We've been hearing the term "moral hazard" a lot lately.
The talking heads on TV apply it to economic risk in
business. They tell us people have to be willing to accept
the consequences of their risks. Letting people "fail" in
business serves as a cautionary tale for others. It is a
warning sign that points out the "moral hazard" of foolish
I agree with that.
Business executives take risks with other people's money. In
the right context, that is a good thing. But the huge
financial rewards of business have often been so seductive
that some people ignore the hazards until it is too late.
Business executives are no different from the rest of us in
this regard. We all have moral hazards. Even good things can
be dangers if not controlled.
Among the moral hazards I've been hearing a lot about in
confession and counseling, there are three good things that
can be turned to evil ends: the Internet, credit cards and
More and more people are confessing sins related to the
Internet. The most common is an addiction to Internet
pornography. This is not just a problem for young people or
for men. It troubles everyone.
In another era people had to leave the home to find
pornography. Now it comes right into the seemingly safe
confines of their home. People can get caught up in a
terrible web of addiction to Internet pornography. I've
spoken to people who spent thousands of dollars and hours
online. They have lost themselves to this moral hazard.
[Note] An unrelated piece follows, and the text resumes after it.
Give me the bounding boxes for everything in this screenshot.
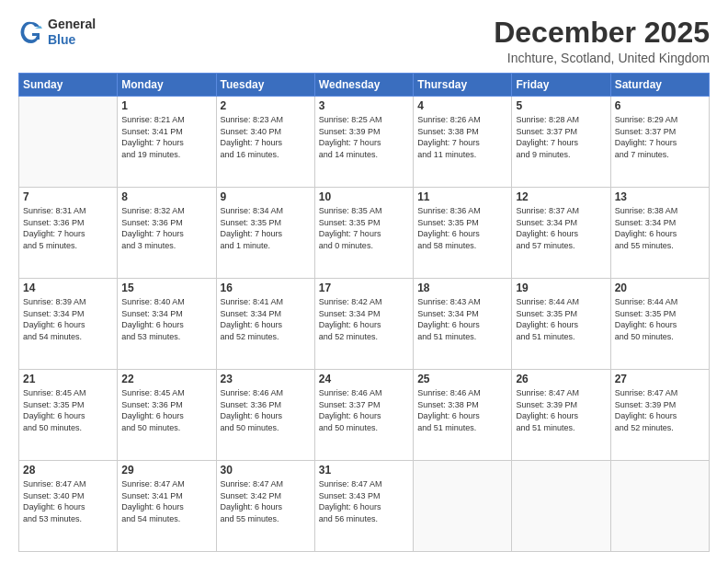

Sometimes I tell them to get a filter or move the computer to
a more public room. Sometimes I tell them to cancel their
home Internet and only use a laptop in public places as a way
of taming their demon.
Often they resist these ideas.
The Internet can be a moral hazard in other ways; it can take
up people's whole lives.
I recently talked to a wife who said she had absolutely no
communication at home with her husband because he was always
on the Internet.
Credit cards are also a moral hazard. We see that in the
current economic crisis. People are hopelessly in debt for
purchases that are worthless.
Recently I talked to a man who was suicidal over his credit
card debt. He had put $50,000 on the plastic.
Credit cards, combined with the Internet, are a lethal
cocktail. Again, people don't even have to leave their homes
to waste money.
Recently I imposed a penance on a lady who had an addiction
to online shopping. We cut up her credit cards in a sort of
modern "exorcism" of her demon of avarice. She literally
cried as we snipped up the plastic.
Another moral hazard is the danger of prescription drugs.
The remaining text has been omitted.